5. THE SECURITY ASSESSMENT: MIIT VERSION

In addition to Security Assessments 0.5, 1.0, and 2.0, all of which  were supervised by the cyberspace administration offices or public security bureaus, the Ministry of Industry and Information Technology (“MIIT") introduced another variant of security assessment, referred to as the “MIIT Version".

The inception of the MIIT Version can be traced back to the Internet New Business Security Assessment Management Measures (Draft for Comments) (the “MIIT Measures"). It was promulgated by the MIIT in 2017, which requires telecommunications business operators to carry out security assessment - also known as “Double-new Assessments" - regarding potential cybersecurity threats that their new Internet services may pose. Despite the MIIT Measures not having officially taken effect, the MIIT has subsequently released a succession of industry standards that pertain to the security assessment of new internet technologies and services within the telecommunications sector. This progression has enabled the practical implementation of the MIIT Version of the security assessment:

The MIIT Version of security assessment currently operates under a well-established service procedure, and recognized assessment institutions are available to conduct the process. Notably, the content of the MIIT Version largely intersects with the requirements of Security Assessment 2.0. The extent to which the CAC, MIIT, and MPS will coordinate and harmonize their regulatory scopes and benchmarks in the future remains an open question.

6. CONCLUSIONS

The existing dialogue surrounding security assessment remains ambiguous, leaving businesses in dire need of further clarification and definition from the regulatory authorities.
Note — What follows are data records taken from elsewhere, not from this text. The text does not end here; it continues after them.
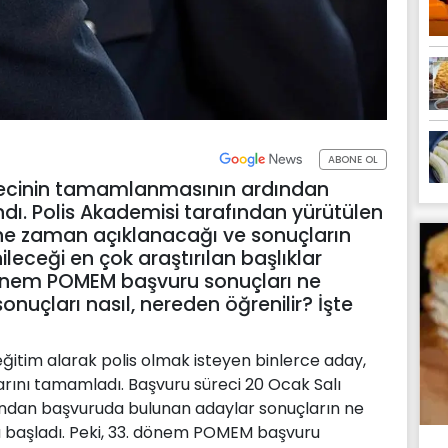
ABONE OL
ecinin tamamlanmasının ardından
dı. Polis Akademisi tarafından yürütülen
 ne zaman açıklanacağı ve sonuçların
leceği en çok araştırılan başlıklar
 dönem POMEM başvuru sonuçları ne
uçları nasıl, nereden öğrenilir? İşte
ğitim alarak polis olmak isteyen binlerce aday,
rını tamamladı. Başvuru süreci 20 Ocak Salı
yandan başvuruda bulunan adaylar sonuçların ne
 başladı. Peki, 33. dönem POMEM başvuru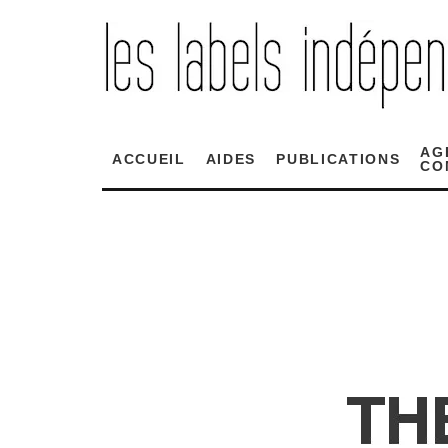
AG
ACCUEIL
AIDES
PUBLICATIONS
CO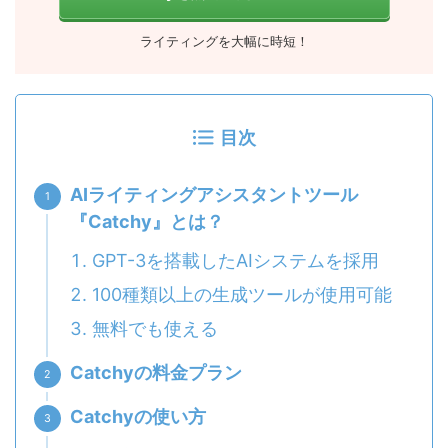
ライティングを大幅に時短！
目次
AIライティングアシスタントツール
『Catchy』とは？
GPT-3を搭載したAIシステムを採用
100種類以上の生成ツールが使用可能
無料でも使える
Catchyの料金プラン
Catchyの使い方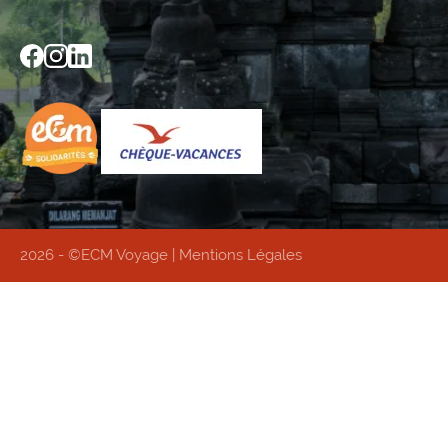
2026 - ©ECM Voyage |
Mentions Légales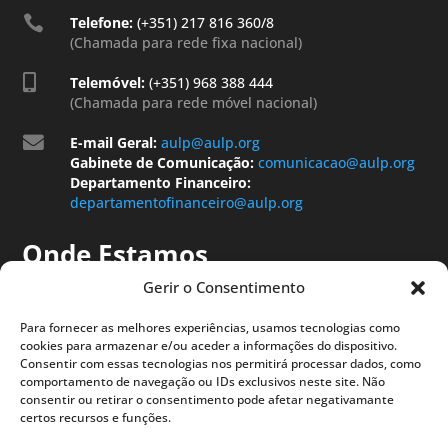

Telefone:
(+351) 217 816 360/8
(Chamada para rede fixa nacional)

Telemóvel:
(+351) 968 388 444
(Chamada para rede móvel nacional)

E-mail Geral:
aulp@aulp.org
Gabinete de Comunicação:
comunicacao@aulp.org
Departamento Financeiro:
departamentofinanceiro@aulp.org
Onde Estamos
Gerir o Consentimento
Para fornecer as melhores experiências, usamos tecnologias como
cookies para armazenar e/ou aceder a informações do dispositivo.
Consentir com essas tecnologias nos permitirá processar dados, como
comportamento de navegação ou IDs exclusivos neste site. Não
consentir ou retirar o consentimento pode afetar negativamante
certos recursos e funções.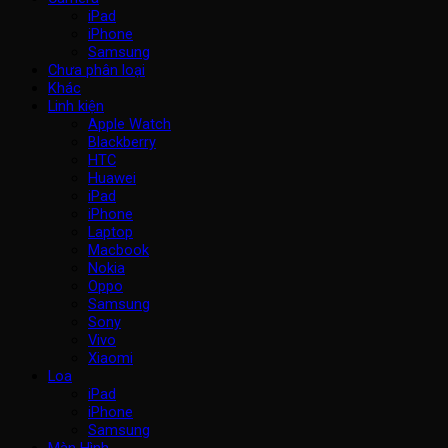
iPad
iPhone
Samsung
Chưa phân loại
Khác
Linh kiện
Apple Watch
Blackberry
HTC
Huawei
iPad
iPhone
Laptop
Macbook
Nokia
Oppo
Samsung
Sony
Vivo
Xiaomi
Loa
iPad
iPhone
Samsung
Màn Hình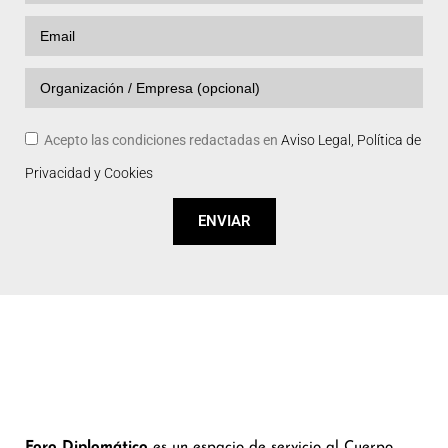
Acepto las condiciones redactadas en
Aviso Legal, Política de
Privacidad y Cookies
ENVIAR
Foro Diplomático
es un espacio de servicio al Cuerpo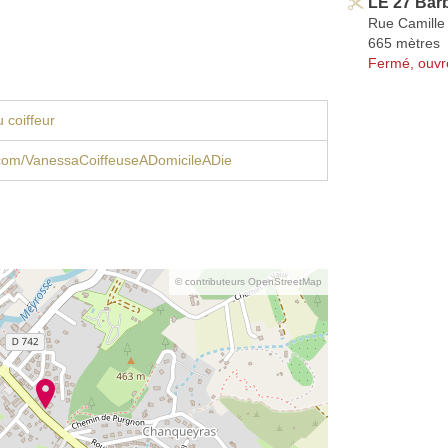
LE 27 Bar
Rue Camille 
665 mètres
Fermé, ouvr
 coiffeur
com/VanessaCoiffeuseADomicileADie
© contributeurs OpenStreetMap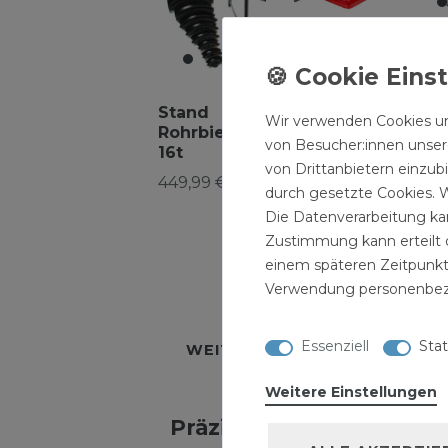
Winkel-
Sta
Biegegerät
Sc
WBG 120
22
Stand
229,99 €
Wir verwenden Cookies un
79,
Rohrbiegemaschine
*
von Besucher:innen unsere
16t
von Drittanbietern einzub
449,99 € *
durch gesetzte Cookies. W
Die Datenverarbeitung kan
Zustimmung kann erteilt o
einem späteren Zeitpunkt
Verwendung personenbez
BESCHREIBUNG
TECH
Essenziell
Stat
WEITERE DETAILS
HERSTE
Weitere Einstellungen
Präzisionsmasch.-Schra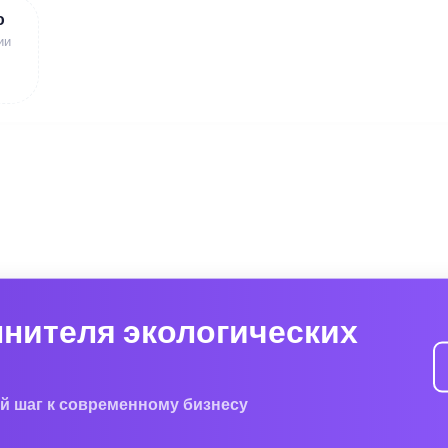
ю
ии
лнителя экологических
й шаг к современному бизнесу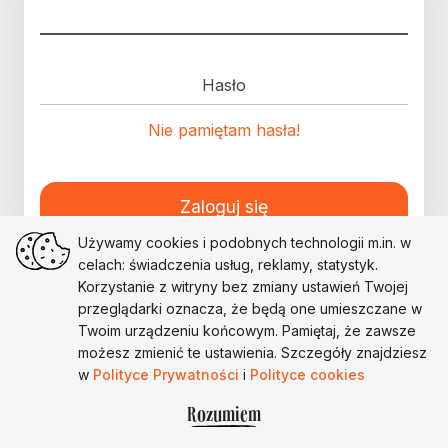
Hasło
Nie pamiętam hasła!
Zaloguj się
Używamy cookies i podobnych technologii m.in. w
celach: świadczenia usług, reklamy, statystyk.
Korzystanie z witryny bez zmiany ustawień Twojej
przeglądarki oznacza, że będą one umieszczane w
Twoim urządzeniu końcowym. Pamiętaj, że zawsze
możesz zmienić te ustawienia. Szczegóły znajdziesz
w
Polityce Prywatności
i
Polityce cookies
Rozumiem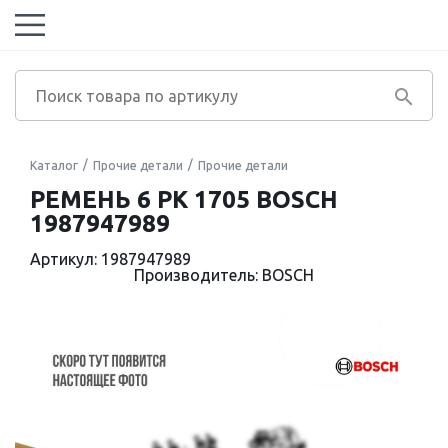
Каталог
Прочие детали
Прочие детали
РЕМЕНЬ 6 PK 1705 BOSCH
1987947989
Артикул: 1987947989
Производитель: BOSCH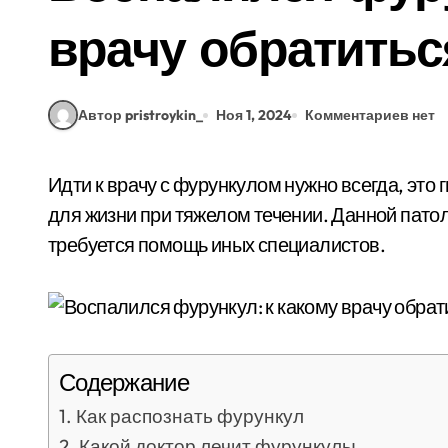
врачу обратитьс
Автор pristroykin_
Ноя 1, 2024
Комментариев нет
Идти к врачу с фурункулом нужно всегда, это гнойное заболевание представляет опасность
для жизни при тяжелом течении. Данной пато
требуется помощь иных специалистов.
Содержание
Как распознать фурункул
Какой доктор лечит фурункулы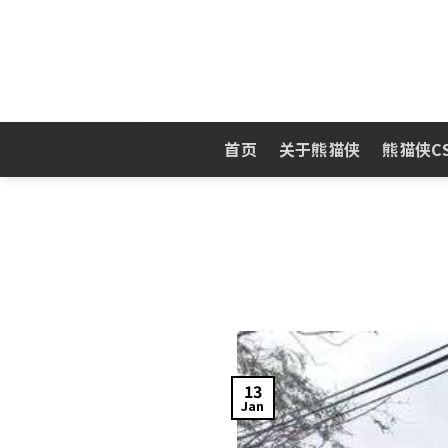
Skip
to
content
首页
关于熊猫侠
熊猫侠C
13
Jan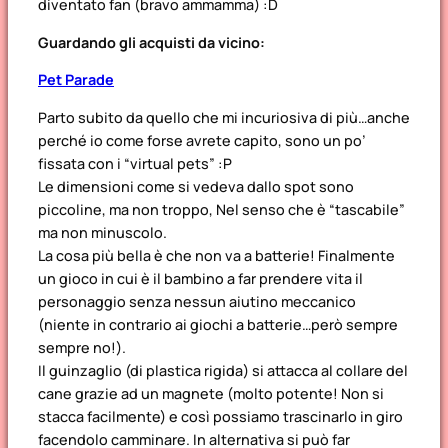
diventato fan (bravo
ammamma
) :D
Guardando gli acquisti da vicino:
Pet Parade
Parto subito da quello che mi incuriosiva di più…anche
perché io come forse avrete capito, sono un po’
fissata con i “virtual pets” :P
Le dimensioni come si vedeva dallo spot sono
piccoline, ma non troppo, Nel senso che è “tascabile”
ma non minuscolo.
La cosa più bella è che non va a batterie! Finalmente
un gioco in cui è il bambino a far prendere vita il
personaggio senza nessun aiutino meccanico
(niente in contrario ai giochi a batterie…però sempre
sempre no!).
Il guinzaglio (di plastica rigida) si attacca al collare del
cane grazie ad un magnete (molto potente! Non si
stacca facilmente) e così possiamo trascinarlo in giro
facendolo camminare. In alternativa si può far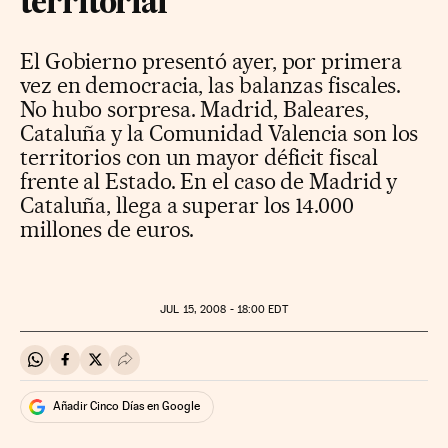
territorial
El Gobierno presentó ayer, por primera
vez en democracia, las balanzas fiscales.
No hubo sorpresa. Madrid, Baleares,
Cataluña y la Comunidad Valencia son los
territorios con un mayor déficit fiscal
frente al Estado. En el caso de Madrid y
Cataluña, llega a superar los 14.000
millones de euros.
JUL
15, 2008 - 18:00
EDT
Compartir en Whatsapp
Compartir en Facebook
Compartir en Twitter
Desplegar Redes Sociales
Añadir Cinco Días en Google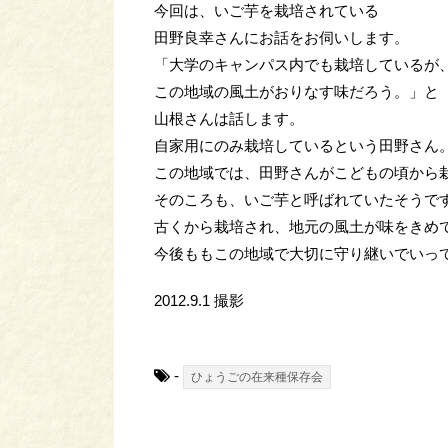
今回は、いご芋を栽培されている
田野良幸さんにお話をお伺いします。
「大学のキャンパス内でも栽培しているが
この地域の風土がおりなす味だろう。」と
山根さんは話します。
自家用にのみ栽培しているという田野さん
この地域では、田野さんがこどもの頃から
そのころも、いご芋と呼ばれていたそうで
古くから栽培され、地元の風土が味をきめ
今後ももこの地域で大切に守り継いでいっ
2012.9.1 撮影
-
ひょうごの在来種保存会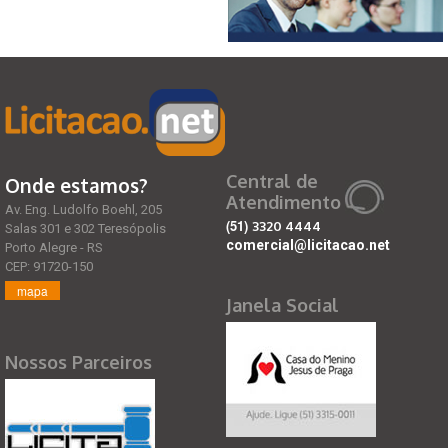
Central de
Onde estamos?
Atendimento
Av. Eng. Ludolfo Boehl, 205
(51)
3320 4444
Salas 301 e 302 Teresópolis
comercial@licitacao.net
Porto Alegre - RS
CEP: 91720-150
mapa
Janela Social
Nossos Parceiros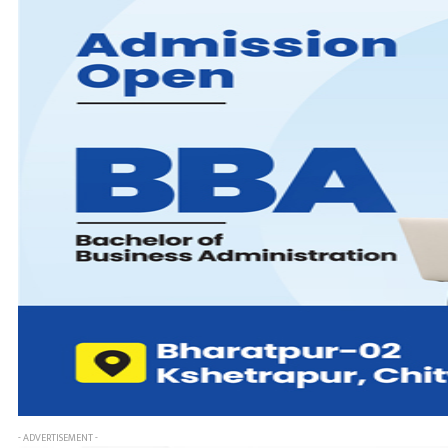
- ADVERTISEMENT -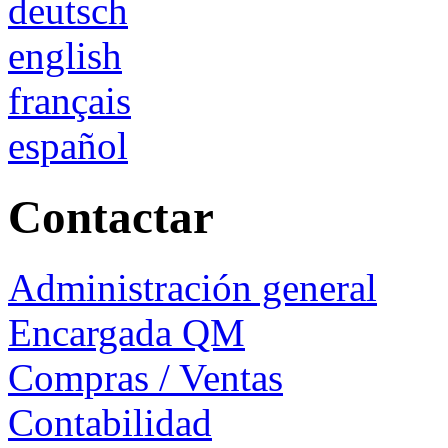
deutsch
english
français
español
Contactar
Administración general
Encargada QM
Compras / Ventas
Contabilidad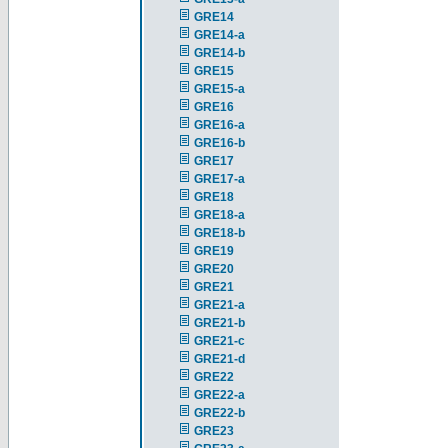
GRE14
GRE14-a
GRE14-b
GRE15
GRE15-a
GRE16
GRE16-a
GRE16-b
GRE17
GRE17-a
GRE18
GRE18-a
GRE18-b
GRE19
GRE20
GRE21
GRE21-a
GRE21-b
GRE21-c
GRE21-d
GRE22
GRE22-a
GRE22-b
GRE23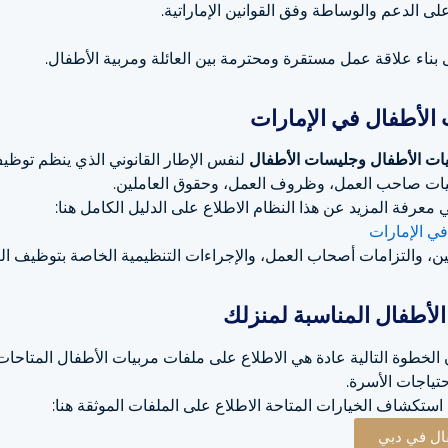
ى الدعم والوساطة وفق القوانين الإماراتية.
بناء علاقة عمل مستقرة ومحترمة بين العائلة ومربية الأطفال.
الأطفال في الإمارات
ات الأطفال وجليسات الأطفال
لنفس الإطار القانوني الذي ينظم توظيف
ليات صاحب العمل، وظروف العمل، وحقوق العاملين.
معرفة المزيد عن هذا النظام الاطلاع على الدليل الكامل هنا:
في الإمارات
ن، والتزامات أصحاب العمل، والإجراءات التنظيمية الخاصة بتوظيف العم
لأطفال المناسبة لمنزلك
ن الخطوة التالية عادة هي الاطلاع على ملفات مربيات الأطفال المتاحات
حتياجات الأسرة.
استكشاف الخيارات المتاحة الاطلاع على الملفات الموثقة هنا:
ال في دبي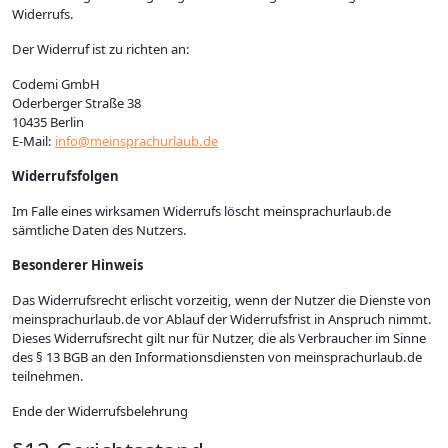
Widerrufs.
Der Widerruf ist zu richten an:
Codemi GmbH
Oderberger Straße 38
10435 Berlin
E-Mail:
info@meinsprachurlaub.de
Widerrufsfolgen
Im Falle eines wirksamen Widerrufs löscht meinsprachurlaub.de
sämtliche Daten des Nutzers.
Besonderer Hinweis
Das Widerrufsrecht erlischt vorzeitig, wenn der Nutzer die Dienste von
meinsprachurlaub.de vor Ablauf der Widerrufsfrist in Anspruch nimmt.
Dieses Widerrufsrecht gilt nur für Nutzer, die als Verbraucher im Sinne
des § 13 BGB an den Informationsdiensten von meinsprachurlaub.de
teilnehmen.
Ende der Widerrufsbelehrung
It’s indisputable that Security Assessment 2.0 has emerged as the toughest hurdle to cross before AIGC products can enter the market. We would strongly advise businesses that haven’t commenced preparation to deal with this matter with utmost seriousness. Initiating internal projects at an early stage, dedicating personnel, and enlisting external legal help if needed, could be instrumental in facilitating the smooth market entry of AIGC products.